Unquestionably, he has been supported by out-and-out fascists, U.S.
Nazis, white supremacists, Ku Klux Klan members, and others of the
“alternative right” or “alt right,” as they call themselves. He has
repeatedly re-tweeted posts from Nazis and Klanspeople, he has quoted
Mussolini, and he adopted the slogan “America First” from the
pro-fascist-dominated America First movement of the pre-World War II
era. He has expressed admiration for dictators and “strong” rulers of
other countries. He appointed a notorious anti-semite and racist as a
top official (“C.E.O”) in his campaign (Bannon, formerly the main person
of Brietbart News). When asked about his supporter, David Duke (Nazi and
Klansman), he coyly denied knowing anything about him, until a later
date when Trump officially rejected Duke; Duke and other white
supremacists took this as “something Trump had to say.” Hillary Clinton,
his opponent, has denounced Trump’s support from the alt right and
similar “deplorable” people. Trump responded that his followers were all
good, patriotic, Americans. Meanwhile various alt right groups held a
joint press conference in Washington D.C., laying out their support for
Trump and openly expressing their white racism. (They claim to be an
“alternate” to the more mainstream far-right “conservatives,” who
present themselves as opposed to racism and for “small government.”)

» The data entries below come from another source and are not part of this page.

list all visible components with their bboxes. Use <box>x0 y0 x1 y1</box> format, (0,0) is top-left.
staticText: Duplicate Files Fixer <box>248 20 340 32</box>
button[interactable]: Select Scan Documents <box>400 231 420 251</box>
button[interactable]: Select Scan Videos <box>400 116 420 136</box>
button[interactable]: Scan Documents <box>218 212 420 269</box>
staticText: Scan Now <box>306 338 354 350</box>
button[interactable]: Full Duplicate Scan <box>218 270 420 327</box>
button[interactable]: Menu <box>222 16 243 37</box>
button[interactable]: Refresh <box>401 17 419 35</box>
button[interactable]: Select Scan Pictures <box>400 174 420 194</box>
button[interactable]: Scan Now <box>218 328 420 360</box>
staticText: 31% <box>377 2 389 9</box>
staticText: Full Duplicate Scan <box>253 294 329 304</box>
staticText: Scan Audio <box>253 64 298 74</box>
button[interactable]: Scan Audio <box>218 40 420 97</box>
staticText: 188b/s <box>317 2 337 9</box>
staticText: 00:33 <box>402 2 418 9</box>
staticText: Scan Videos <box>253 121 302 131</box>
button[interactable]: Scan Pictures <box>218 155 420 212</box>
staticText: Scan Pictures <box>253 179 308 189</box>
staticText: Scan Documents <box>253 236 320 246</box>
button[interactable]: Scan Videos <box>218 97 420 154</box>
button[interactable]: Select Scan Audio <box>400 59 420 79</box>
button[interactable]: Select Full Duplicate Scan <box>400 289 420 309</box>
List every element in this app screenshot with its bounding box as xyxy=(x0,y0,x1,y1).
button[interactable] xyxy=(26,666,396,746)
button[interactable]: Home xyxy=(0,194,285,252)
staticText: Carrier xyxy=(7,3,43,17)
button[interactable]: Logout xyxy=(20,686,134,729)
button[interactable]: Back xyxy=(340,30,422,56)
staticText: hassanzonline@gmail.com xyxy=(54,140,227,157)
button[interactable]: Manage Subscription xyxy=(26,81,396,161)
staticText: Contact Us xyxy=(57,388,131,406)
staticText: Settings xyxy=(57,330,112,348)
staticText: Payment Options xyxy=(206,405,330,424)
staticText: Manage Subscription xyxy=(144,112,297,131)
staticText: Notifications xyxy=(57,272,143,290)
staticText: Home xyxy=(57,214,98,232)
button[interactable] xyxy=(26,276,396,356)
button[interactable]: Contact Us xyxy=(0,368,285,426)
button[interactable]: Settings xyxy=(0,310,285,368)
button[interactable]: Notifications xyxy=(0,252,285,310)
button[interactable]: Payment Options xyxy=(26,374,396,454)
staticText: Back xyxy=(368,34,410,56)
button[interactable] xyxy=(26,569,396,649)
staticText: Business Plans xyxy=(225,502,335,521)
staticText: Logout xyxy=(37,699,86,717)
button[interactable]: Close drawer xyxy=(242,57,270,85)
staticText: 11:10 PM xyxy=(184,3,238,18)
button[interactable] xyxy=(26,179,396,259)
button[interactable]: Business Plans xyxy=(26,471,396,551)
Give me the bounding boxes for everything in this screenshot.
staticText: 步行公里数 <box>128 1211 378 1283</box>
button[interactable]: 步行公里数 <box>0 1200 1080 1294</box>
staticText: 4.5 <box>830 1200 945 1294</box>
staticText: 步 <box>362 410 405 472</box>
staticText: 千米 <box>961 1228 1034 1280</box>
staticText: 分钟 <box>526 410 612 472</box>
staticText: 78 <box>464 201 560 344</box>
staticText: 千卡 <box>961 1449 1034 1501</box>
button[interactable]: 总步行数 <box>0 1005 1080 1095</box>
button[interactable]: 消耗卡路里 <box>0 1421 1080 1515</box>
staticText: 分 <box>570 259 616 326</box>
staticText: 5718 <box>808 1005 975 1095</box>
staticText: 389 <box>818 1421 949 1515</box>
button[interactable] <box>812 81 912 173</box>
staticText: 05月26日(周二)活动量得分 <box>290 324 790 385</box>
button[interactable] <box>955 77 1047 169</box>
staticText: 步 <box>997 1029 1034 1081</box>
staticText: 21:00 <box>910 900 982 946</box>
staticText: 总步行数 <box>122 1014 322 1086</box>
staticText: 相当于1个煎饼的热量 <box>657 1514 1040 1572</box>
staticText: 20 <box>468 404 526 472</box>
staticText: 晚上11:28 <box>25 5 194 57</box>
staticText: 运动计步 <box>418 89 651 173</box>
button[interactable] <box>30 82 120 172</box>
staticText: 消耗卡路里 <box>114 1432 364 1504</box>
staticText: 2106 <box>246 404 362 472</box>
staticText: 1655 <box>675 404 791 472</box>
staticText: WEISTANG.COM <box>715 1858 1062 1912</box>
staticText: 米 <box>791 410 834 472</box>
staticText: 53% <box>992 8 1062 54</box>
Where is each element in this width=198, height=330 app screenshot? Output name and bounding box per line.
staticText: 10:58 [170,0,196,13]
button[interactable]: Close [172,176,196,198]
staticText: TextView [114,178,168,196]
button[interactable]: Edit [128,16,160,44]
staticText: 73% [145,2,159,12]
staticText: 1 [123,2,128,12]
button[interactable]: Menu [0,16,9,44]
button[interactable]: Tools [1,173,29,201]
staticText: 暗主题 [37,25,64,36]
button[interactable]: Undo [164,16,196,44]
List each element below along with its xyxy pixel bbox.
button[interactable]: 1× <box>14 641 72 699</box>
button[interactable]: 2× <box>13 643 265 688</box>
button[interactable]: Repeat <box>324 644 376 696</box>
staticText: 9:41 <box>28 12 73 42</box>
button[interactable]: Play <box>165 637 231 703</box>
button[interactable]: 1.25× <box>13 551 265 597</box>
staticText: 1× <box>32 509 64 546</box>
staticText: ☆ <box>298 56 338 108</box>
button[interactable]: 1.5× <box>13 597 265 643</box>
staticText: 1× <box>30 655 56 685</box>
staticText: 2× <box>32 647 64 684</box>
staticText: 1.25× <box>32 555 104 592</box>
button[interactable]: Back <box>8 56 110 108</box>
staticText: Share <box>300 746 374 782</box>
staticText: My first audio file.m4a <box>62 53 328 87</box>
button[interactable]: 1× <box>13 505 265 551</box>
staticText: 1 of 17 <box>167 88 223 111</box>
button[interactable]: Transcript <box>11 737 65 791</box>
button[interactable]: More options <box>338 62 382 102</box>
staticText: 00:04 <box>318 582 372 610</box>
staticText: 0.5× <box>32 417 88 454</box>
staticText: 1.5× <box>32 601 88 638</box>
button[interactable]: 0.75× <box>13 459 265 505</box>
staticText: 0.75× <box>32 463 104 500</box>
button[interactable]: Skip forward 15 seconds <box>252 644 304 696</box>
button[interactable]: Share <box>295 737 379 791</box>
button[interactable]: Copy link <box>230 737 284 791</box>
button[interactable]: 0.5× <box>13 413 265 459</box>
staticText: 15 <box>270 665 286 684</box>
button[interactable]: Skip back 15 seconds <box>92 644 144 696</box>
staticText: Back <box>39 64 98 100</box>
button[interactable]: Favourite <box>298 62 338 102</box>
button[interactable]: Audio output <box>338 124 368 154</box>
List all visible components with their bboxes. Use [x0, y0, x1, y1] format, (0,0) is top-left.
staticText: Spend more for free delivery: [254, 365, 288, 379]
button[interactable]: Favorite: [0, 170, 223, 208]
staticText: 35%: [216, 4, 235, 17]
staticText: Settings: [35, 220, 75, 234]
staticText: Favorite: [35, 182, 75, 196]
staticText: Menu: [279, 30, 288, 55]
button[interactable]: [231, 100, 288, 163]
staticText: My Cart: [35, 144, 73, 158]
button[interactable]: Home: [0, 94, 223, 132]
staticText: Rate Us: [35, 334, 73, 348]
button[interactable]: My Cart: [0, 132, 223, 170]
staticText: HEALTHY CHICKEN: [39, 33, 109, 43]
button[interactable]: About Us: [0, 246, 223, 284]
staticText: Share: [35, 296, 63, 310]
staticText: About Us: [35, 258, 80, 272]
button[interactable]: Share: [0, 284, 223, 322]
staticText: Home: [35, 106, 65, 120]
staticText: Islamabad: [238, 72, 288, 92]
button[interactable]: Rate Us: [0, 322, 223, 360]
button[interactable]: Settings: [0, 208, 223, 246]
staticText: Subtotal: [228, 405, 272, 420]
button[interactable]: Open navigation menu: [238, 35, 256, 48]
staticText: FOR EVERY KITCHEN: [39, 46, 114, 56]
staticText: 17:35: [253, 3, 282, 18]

These actions are in the context of an election where the establishment
candidate, Clinton, is widely disliked, or at most, is uninspiring to
the mass of voters (despite being a woman). A large proportion of the
electorate is disgusted with both candidates and rejects voting for
either.
The overall point is not just that Trump is playing footsie with
previously marginalized crackpots and has opened the door for them or
that Clinton does not seem to offer much of an alternative. Even more
significant is that these people see something they like in the campaign
of the nominee of a major U.S. political party. They like his openly
expressed hatred of immigrants, Latinos, and Muslims, and his implicit
hatred of African-Americans, his misogyny, his isolationism somehow
combined with militarism, and his general authoritarianism and
opposition to civil liberties. They like his appeals to violence and his
posing as the “strong” leader who will fix everything for the U.S.
people. Are they correct? Is Trump a fascist or Trumpism a fascist
movement?
“Fascist” is often used as a broad insult, a label for politics we don’t
like of the right or even left. Many people (even some anarchists) have
an essentially liberal vision of capitalist democracy. They believe or
believed in the picture of a free, democratic, society which they
learned in school. They are then shocked to learn that the U.S.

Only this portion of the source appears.